Saved entries
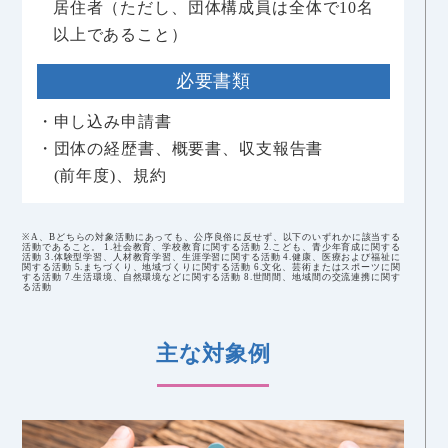
居住者（ただし、団体構成員は全体で10名
以上であること）
必要書類
・申し込み申請書
・団体の経歴書、概要書、収支報告書
(前年度)、規約
※A、Bどちらの対象活動にあっても、公序良俗に反せず、以下のいずれかに該当する
活動であること。 1.社会教育、学校教育に関する活動 2.こども、青少年育成に関する
活動 3.体験型学習、人材教育学習、生涯学習に関する活動 4.健康、医療および福祉に
関する活動 5.まちづくり、地域づくりに関する活動 6.文化、芸術またはスポーツに関
する活動 7.生活環境、自然環境などに関する活動 8.世間間、地域間の交流連携に関す
る活動
主な対象例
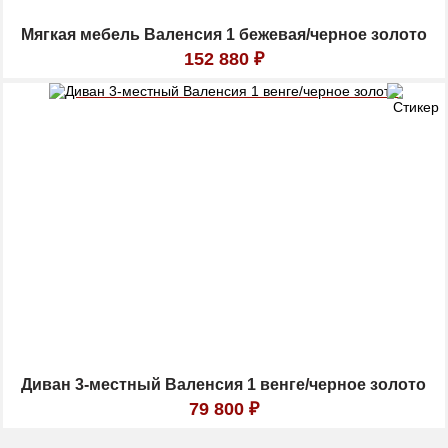
Мягкая мебель Валенсия 1 бежевая/черное золото
152 880
₽
Диван 3-местный Валенсия 1 венге/черное золото
79 800
₽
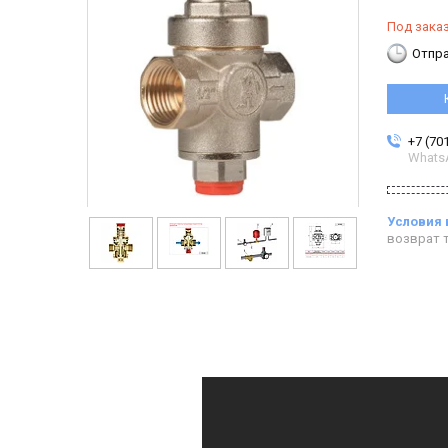
Под зака
Отпра
+7 (70
Whats
возврат т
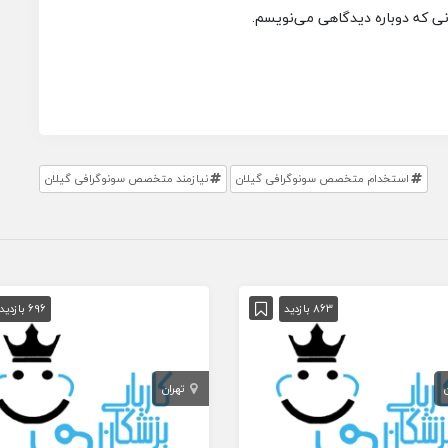
انی که دوباره دیدگاهی می‌نویسم.
استخدام متخصص سونوگرافی گیلان
نیازمند متخصص سونوگرافی گیلان
863 بازدید
696 بازدید
تهران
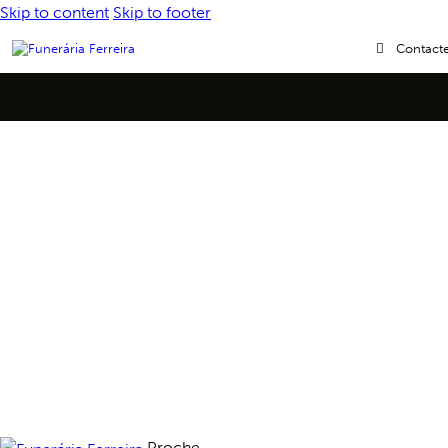
Skip to content
Skip to footer
Contact
Proche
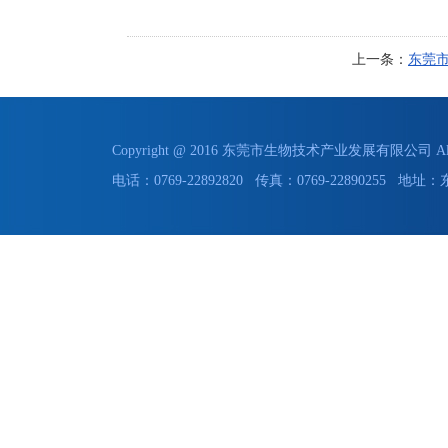
上一条：
东莞
Copyright @ 2016 东莞市生物技术产业发展有限公司 All 
电话：0769-22892820 传真：0769-228902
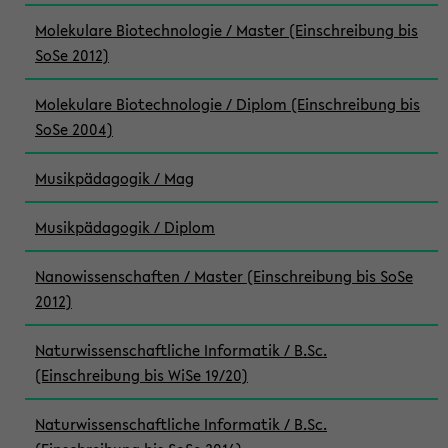
Molekulare Biotechnologie / Master (Einschreibung bis
SoSe 2012)
Molekulare Biotechnologie / Diplom (Einschreibung bis
SoSe 2004)
Musikpädagogik / Mag
Musikpädagogik / Diplom
Nanowissenschaften / Master (Einschreibung bis SoSe
2012)
Naturwissenschaftliche Informatik / B.Sc.
(Einschreibung bis WiSe 19/20)
Naturwissenschaftliche Informatik / B.Sc.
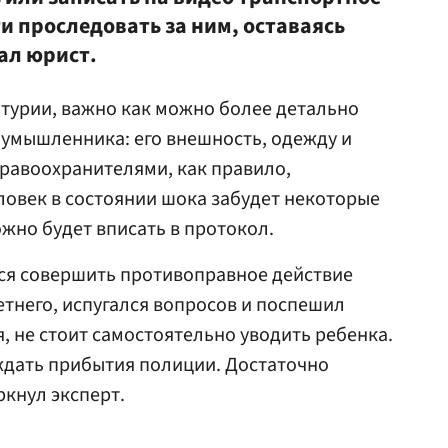
и проследовать за ним, оставаясь
зал юрист.
атурии, важно как можно более детально
умышленника: его внешность, одежду и
правоохранителями, как правило,
еловек в состоянии шока забудет некоторые
ожно будет вписать в протокол.
лся совершить противоправное действие
тнего, испугался вопросов и поспешил
, не стоит самостоятельно уводить ребенка.
 ждать прибытия полиции. Достаточно
ркнул эксперт.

» Exercise description
With the pictures set aside, repeat every entry above exactly.

» Exercise result
居住者（ただし、団体構成員は全体で10名
以上であること）
必要書類
・申し込み申請書
・団体の経歴書、概要書、収支報告書
(前年度)、規約
※A、Bどちらの対象活動にあっても、公序良俗に反せず、以下のいずれかに該当する
活動であること。 1.社会教育、学校教育に関する活動 2.こども、青少年育成に関する
活動 3.体験型学習、人材教育学習、生涯学習に関する活動 4.健康、医療および福祉に
関する活動 5.まちづくり、地域づくりに関する活動 6.文化、芸術またはスポーツに関
する活動 7.生活環境、自然環境などに関する活動 8.世間間、地域間の交流連携に関す
る活動
主な対象例
Мягкая мебель Валенсия 1 бежевая/черное золото
152 880
₽
Диван 3-местный Валенсия 1 венге/черное золото
79 800
₽
Под зака
Отпра
+7 (70
Whats
возврат т
انی که دوباره دیدگاهی می‌نویسم.
استخدام متخصص سونوگرافی گیلان
نیازمند متخصص سونوگرافی گیلان
863 بازدید
696 بازدید
تهران
Skip to content
Skip to footer
Contact
Proche
上一条：
东莞
Copyright @ 2016 东莞市生物技术产业发展有限公司 All 
电话：0769-22892820 传真：0769-228902
Molekulare Biotechnologie / Master (Einschreibung bis
SoSe 2012)
Molekulare Biotechnologie / Diplom (Einschreibung bis
SoSe 2004)
Musikpädagogik / Mag
Musikpädagogik / Diplom
Nanowissenschaften / Master (Einschreibung bis SoSe
2012)
Naturwissenschaftliche Informatik / B.Sc.
(Einschreibung bis WiSe 19/20)
Naturwissenschaftliche Informatik / B.Sc.
и проследовать за ним, оставаясь
зал юрист.
атурии, важно как можно более детально
умышленника: его внешность, одежду и
правоохранителями, как правило,
еловек в состоянии шока забудет некоторые
ожно будет вписать в протокол.
лся совершить противоправное действие
тнего, испугался вопросов и поспешил
, не стоит самостоятельно уводить ребенка.
 ждать прибытия полиции. Достаточно
ркнул эксперт.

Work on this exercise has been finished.